# WLAN Brücke



## dwex (10. November 2008)

Hallo Leute,

ich habe ein kleines Problem.
Ich bin umgezogen und bewohne jetzt eine Wohnung welche zwei Stromzähler hat (es waren früher einmal 2 Wohnungen in zwei verschiedenen Häusern) - also scheidet Power-LAN aus (das nur vorweg).

Bei WLAN habe ich das Problem das ich nicht die ganze Wohnung abdecken kann da die Aussenwände so dick sind das WLAN nicht durch kommt.

Ich habe in Wohnung 1 eine FritzBox 7170 und meinen DSL-Anschluss.
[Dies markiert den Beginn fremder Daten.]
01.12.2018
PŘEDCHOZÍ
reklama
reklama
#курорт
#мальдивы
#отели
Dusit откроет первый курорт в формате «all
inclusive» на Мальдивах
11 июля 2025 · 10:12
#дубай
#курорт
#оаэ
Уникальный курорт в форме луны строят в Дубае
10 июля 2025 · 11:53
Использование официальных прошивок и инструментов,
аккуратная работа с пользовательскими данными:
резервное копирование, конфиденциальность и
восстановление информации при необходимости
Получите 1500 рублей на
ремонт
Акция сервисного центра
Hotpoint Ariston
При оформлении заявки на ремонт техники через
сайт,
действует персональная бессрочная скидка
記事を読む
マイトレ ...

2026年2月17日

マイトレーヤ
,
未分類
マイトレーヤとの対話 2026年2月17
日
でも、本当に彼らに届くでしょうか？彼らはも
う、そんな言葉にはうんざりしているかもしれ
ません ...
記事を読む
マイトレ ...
Jetzt möchte ich in Wohnung 2 mehrere Geräte auch online bringen (mit Kabel und WLAN).
Gibt es eine Möglichkeit eine "Brücke" (aus WLAN - da ich in einem Eck der neuen Wohnung noch die FritzBox finde) zu bauen und in Wohnung 2 dann an diese Brücke einen Switch anzuschliessen um alle Geräte dort anzustecken. Gleichzeitig soll aber mein Notebook in Wohnung 2 auch über WLAN funktionieren.
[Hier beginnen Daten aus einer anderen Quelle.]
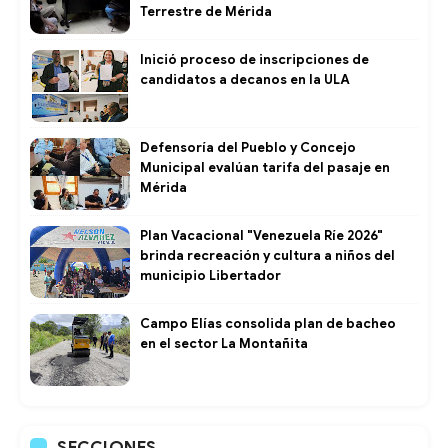
Terrestre de Mérida
Inició proceso de inscripciones de
candidatos a decanos en la ULA
Defensoría del Pueblo y Concejo
Municipal evalúan tarifa del pasaje en
Mérida
Plan Vacacional "Venezuela Ríe 2026"
brinda recreación y cultura a niños del
municipio Libertador
Campo Elías consolida plan de bacheo
en el sector La Montañita
SECCIONES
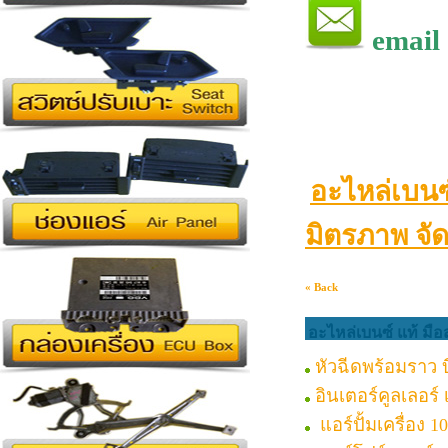
email
อะไหล่เบนซ
มิตรภาพ จัด
« Back
อะไหล่เบนซ์ แท้ มือ
หัวฉีดพร้อมราว บี
อินเตอร์คูลเลอร์
แอร์ปั้มเครื่อง 1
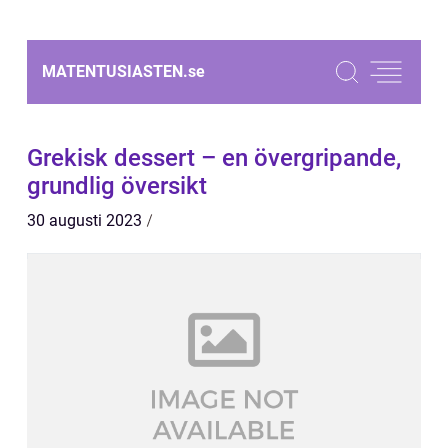
MATENTUSIASTEN.
se
Grekisk dessert – en övergripande,
grundlig översikt
30 augusti 2023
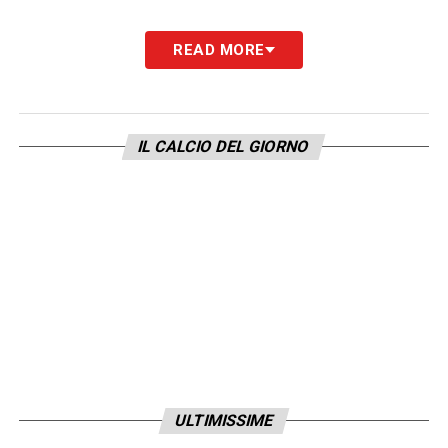
READ MORE
IL CALCIO DEL GIORNO
ULTIMISSIME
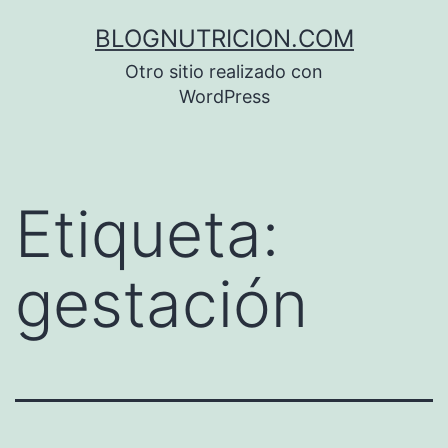
Saltar
BLOGNUTRICION.COM
al
Otro sitio realizado con
contenido
WordPress
Etiqueta:
gestación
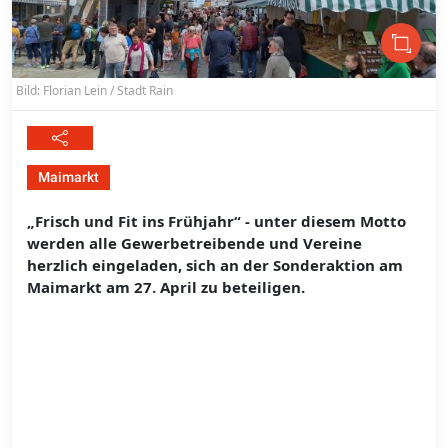
Bild: Florian Lein / Stadt Rain
Maimarkt
„Frisch und Fit ins Frühjahr“ - unter diesem Motto
werden alle Gewerbetreibende und Vereine
herzlich eingeladen, sich an der Sonderaktion am
Maimarkt am 27. April zu beteiligen.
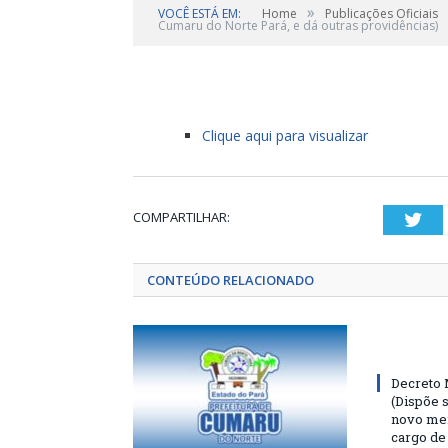
»
VOCÊ ESTÁ EM:
Home
Publicações Oficiais
Cumaru do Norte Pará, e dá outras providências)
por
CR2-ADMIN8
em
31 DE MAIO DE 2025
0
Clique aqui para visualizar
COMPARTILHAR:
Twi
CONTEÚDO RELACIONADO
Decreto 
(Dispõe 
novo me
cargo de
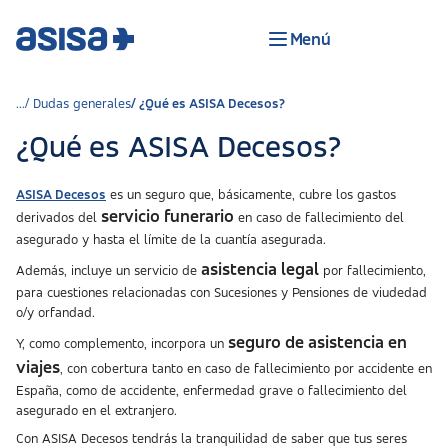
Menú
Dudas generales
¿Qué es ASISA Decesos?
¿Qué es ASISA Decesos?
ASISA Decesos
es un seguro que, básicamente, cubre los gastos
servicio funerario
derivados del
en caso de fallecimiento del
asegurado y hasta el límite de la cuantía asegurada.
asistencia legal
Además, incluye un servicio de
por fallecimiento,
para cuestiones relacionadas con Sucesiones y Pensiones de viudedad
o/y orfandad.
seguro de asistencia en
Y, como complemento, incorpora un
viajes
, con cobertura tanto en caso de fallecimiento por accidente en
España, como de accidente, enfermedad grave o fallecimiento del
asegurado en el extranjero.
Con ASISA Decesos tendrás la tranquilidad de saber que tus seres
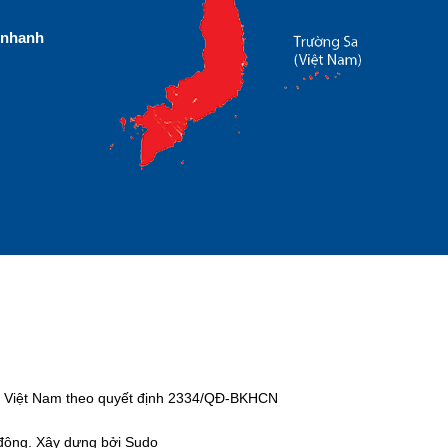
nhanh
tại Việt Nam theo quyết định 2334/QĐ-BKHCN
 động. Xây dựng bởi Sudo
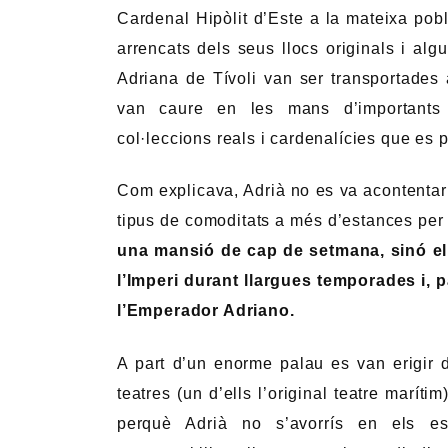
VIL.LA ADRIANA, LA MORADA ES
Encara que en el lloc on s’ubica Vil.la Ad
republicana
, va ser l’Emperador Adrià qu
durant l’estiu i, particularment, durant 
Per descomptat, Adrià no es va acontenta
un enorme complex que s’estenia al lla
disposar un mínim de 30 edificis.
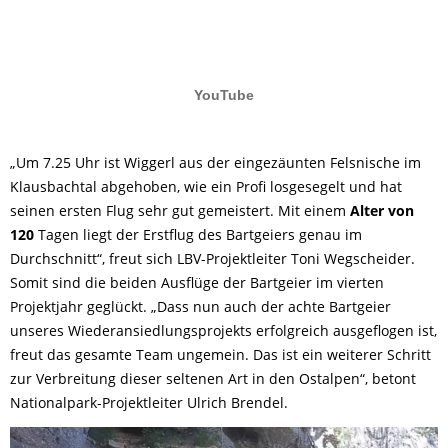
„Um 7.25 Uhr ist Wiggerl aus der eingezäunten Felsnische im
Klausbachtal abgehoben, wie ein Profi losgesegelt und hat
seinen ersten Flug sehr gut gemeistert. Mit einem
Alter von
120
Tagen liegt der Erstflug des Bartgeiers genau im
Durchschnitt“, freut sich LBV-Projektleiter Toni Wegscheider.
Somit sind die beiden Ausflüge der Bartgeier im vierten
Projektjahr geglückt. „Dass nun auch der achte Bartgeier
unseres Wiederansiedlungsprojekts erfolgreich ausgeflogen ist,
freut das gesamte Team ungemein. Das ist ein weiterer Schritt
zur Verbreitung dieser seltenen Art in den Ostalpen“, betont
Nationalpark-Projektleiter Ulrich Brendel.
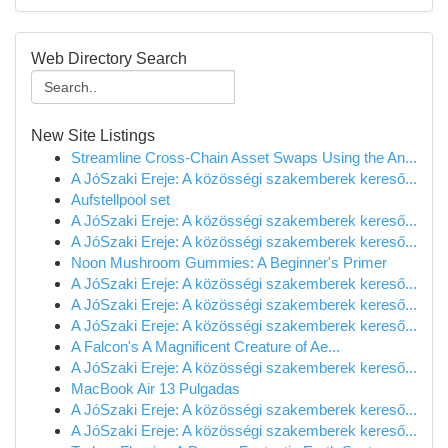
Web Directory Search
New Site Listings
Streamline Cross-Chain Asset Swaps Using the An...
A JóSzaki Ereje: A közösségi szakemberek kereső...
Aufstellpool set
A JóSzaki Ereje: A közösségi szakemberek kereső...
A JóSzaki Ereje: A közösségi szakemberek kereső...
Noon Mushroom Gummies: A Beginner's Primer
A JóSzaki Ereje: A közösségi szakemberek kereső...
A JóSzaki Ereje: A közösségi szakemberek kereső...
A JóSzaki Ereje: A közösségi szakemberek kereső...
A Falcon's A Magnificent Creature of Ae...
A JóSzaki Ereje: A közösségi szakemberek kereső...
MacBook Air 13 Pulgadas
A JóSzaki Ereje: A közösségi szakemberek kereső...
A JóSzaki Ereje: A közösségi szakemberek kereső...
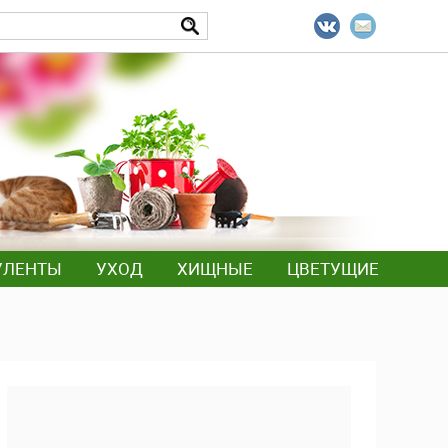
УЛЕНТЫ
УХОД
ХИЩНЫЕ
ЦВЕТУЩИЕ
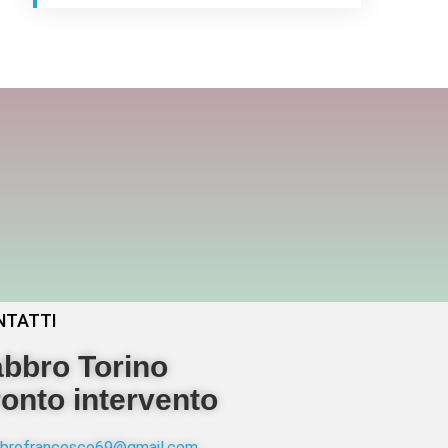
NTATTI
bbro Torino
onto intervento
abbrofrancesco69@gmail.com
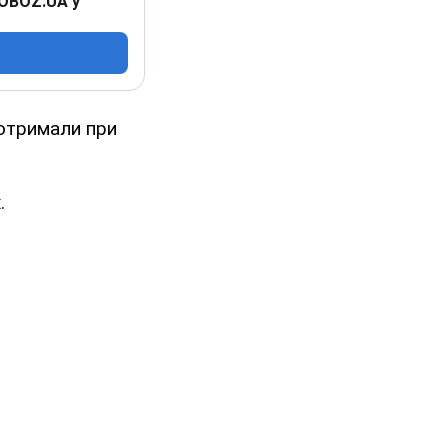
 OBOZ.UA у
 отримали при
.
Ich hoffe, dass ich mich einigermaßen verständlich ausgedrückt habe und würde mich über eure Anregungen sehr freuen.


----------



## TheNBP (10. November 2008)

Ich kenne den Linksys WAP54G Access Point. Dieser kann sowohl im Betriebsmodus "Access Point" als auch im Modus "AP Client" arbeiten.
Als "AP Client" verhält sich der WAP54G wie ein Notebook mit Wireless LAN Karte.

Der Modus "AP Client" wäre der den du für dein Vorhaben bräuchtest. 
Du schliesst in Wohnung 2 den Access Point an den  Switch an, konfigurierst ihn als "AP Client" und lässt ihn über WLAN mit der Fritzbox in Wohnung 1 verbinden.
Das kannst Du dir dann so vorstellen das Switch 2 über ein (WLAN) Kabel mit der Fritzbox verbunden ist.
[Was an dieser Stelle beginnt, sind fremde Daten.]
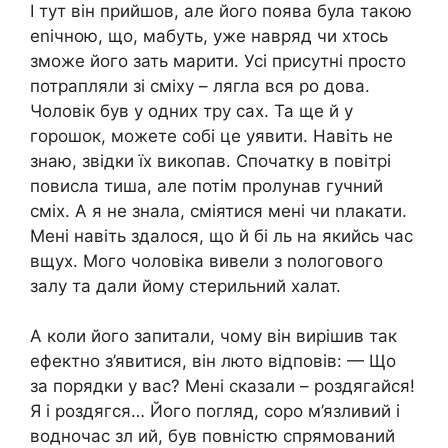
І тут він прийшов, але його поява була такою
еnічною, що, мабуть, уже навряд чи хтось
зможе його зать марити. Усі присутні просто
потрапляли зі сміху – лягла вся ро дова.
Чоловік був у одних тру сах. Та ще й у
горошок, можете собі це уявити. Навіть не
знаю, звідки їх викопав. Спочатку в повітрі
повисла тиша, але потім пролунав гучний
сміх. А я не знала, сміятися мені чи nлакати.
Мені навіть здалося, що й бі ль на якийсь час
вщух. Мого чоловіка вивели з nологового
залу та дали йому стерильний халат.
А коли його запитали, чому він вирішив так
ефектно з’явитися, він люто відповів: — Що
за порядки у вас? Мені сказали – роздягайся!
Я і роздягся… Його погляд, соро м’язливий і
водночас зл ий, був повністю спрямований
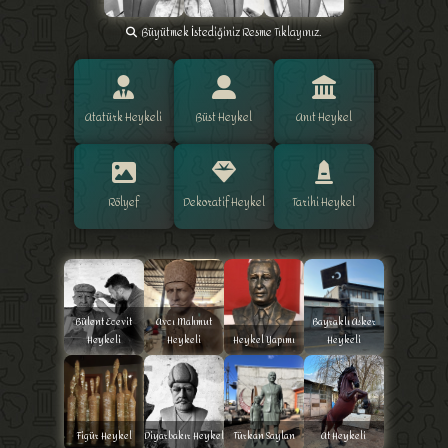
Büyütmek İstediğiniz Resme Tıklayınız.
Atatürk Heykeli
Büst Heykel
Anıt Heykel
Rölyef
Dekoratif Heykel
Tarihi Heykel
Bülent Ecevit
Avcı Mahmut
Bayraklı Asker
Heykeli
Heykeli
Heykel Yapımı
Heykeli
Figür Heykel
Diyarbakır Heykel
Türkan Saylan
At Heykeli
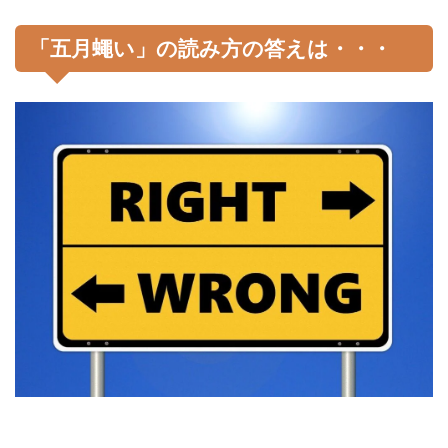
「五月蠅い」の読み方の答えは・・・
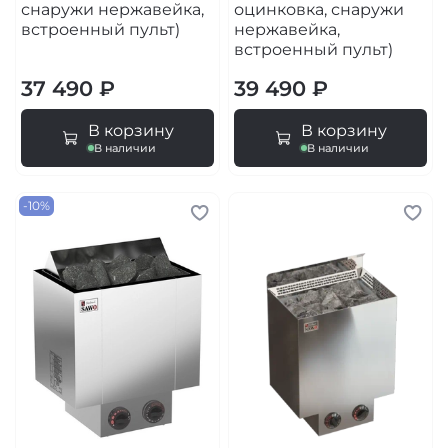
снаружи нержавейка,
оцинковка, снаружи
встроенный пульт)
нержавейка,
встроенный пульт)
37 490 ₽
39 490 ₽
В корзину
В корзину
В наличии
В наличии
-10%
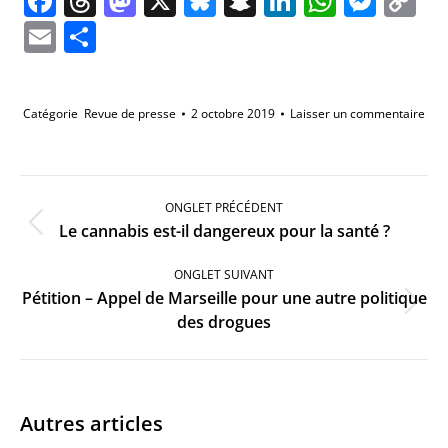
Facebook
Threads
Mastodon
X
Bluesky
Snapchat
LinkedIn
Whats
Mes
C
Li
Email
Partager
Catégorie
Revue de presse
2 octobre 2019
Laisser un commentaire
Navigation
de
ONGLET PRÉCÉDENT
commentaire
Onglet
Le cannabis est-il dangereux pour la santé ?
précédent
ONGLET SUIVANT
Pétition – Appel de Marseille pour une autre politique
Onglet
des drogues
suivant
Autres articles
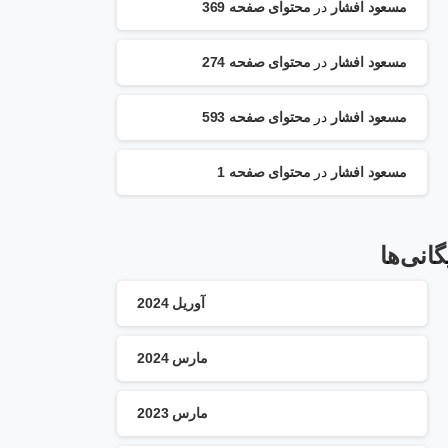
مسعود افشار
در
محتوای صفحه 369
مسعود افشار
در
محتوای صفحه 274
مسعود افشار
در
محتوای صفحه 593
مسعود افشار
در
محتوای صفحه 1
گانی‌ها
آوریل 2024
مارس 2024
مارس 2023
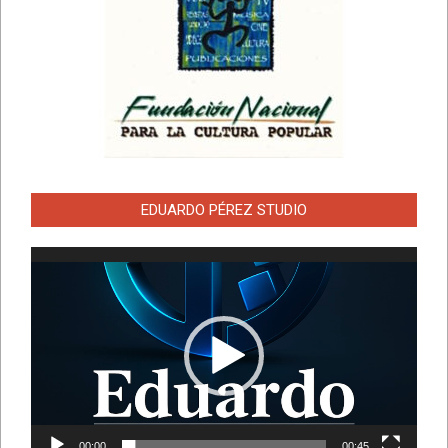
EDUARDO PÉREZ STUDIO
Reproductor
de
vídeo
00:00
00:45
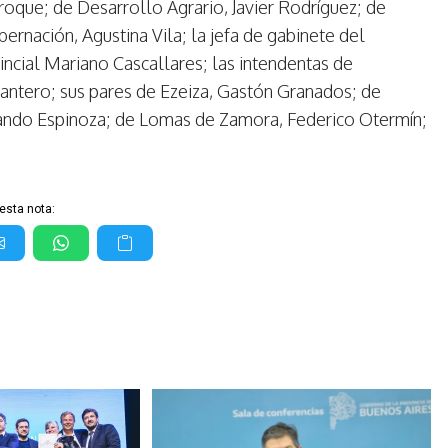
oque; de Desarrollo Agrario, Javier Rodríguez; de
bernación, Agustina Vila; la jefa de gabinete del
vincial Mariano Cascallares; las intendentas de
Cantero; sus pares de Ezeiza, Gastón Granados; de
ando Espinoza; de Lomas de Zamora, Federico Otermín;
esta nota:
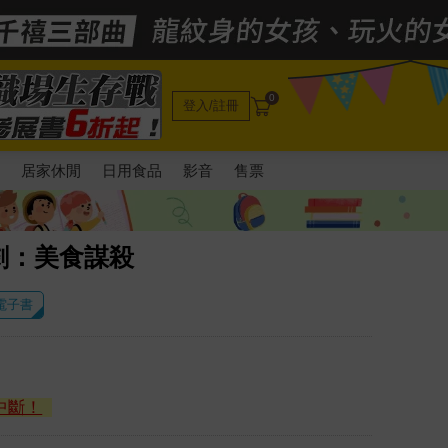
0
登入/註冊
電
居家休閒
日用食品
影音
售票
劇：美食謀殺
 電子書
中斷！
Allerdings kann ein Access Point im "AP Client" Modus keine weiteren Geräte mit WLAN versorgen. Wenn Du das willst bräuchtest du einen zweiten Access Point der dann wirklich auch im Modus "Access Point" läuft.
Idealerweise dann auf einem anderen Kanal.



Nochwas: PoweLAN wird nicht durch einen Stromzähler abgeschirmt, auch wenn das gerne behauptet wird.


----------



## LarsT (11. November 2008)

dwex hat gesagt.:


> Hallo Leute,
> 
> ich habe ein kleines Problem.
> Ich bin umgezogen und bewohne jetzt eine Wohnung welche zwei Stromzähler hat (es waren früher einmal 2 Wohnungen in zwei verschiedenen Häusern) - also scheidet Power-LAN aus (das nur vorweg).
> ...



Da bräuchstest du eigentlich nur einen WLAN Repeater , der vergrößert vereinfacht ausgedrückt die Reichweite deines WLAN-Netzes. Es gibt Router mit Repeater-Funktion aber auch direkte Repeater, z.B. für dich als AVM-Nutzer den AVM-FRITZ!WLAN Repeater N/G.


----------



## dwex (11. November 2008)

TheNBP hat gesagt.:


> Nochwas: PoweLAN wird nicht durch einen Stromzähler abgeschirmt, auch wenn das gerne behauptet wird.



Lustigerweise habe ich es vor dem Einzug probiert (in der leeren Wohnung) da konnte ich über PowerLAN eine Verbindung aufbauen - jetzt wo ich eingezogen bin (und alle Geräte angeschlossen habe) geht es plötzlich nicht mehr Wohnungsübergreifend. In der jeweiligen Wohnung geht es aber problemlos.


Ich schaue mir mal die von euch empfohlenen Geräte genauer an. Vielen Dank dafür erstmal.


----------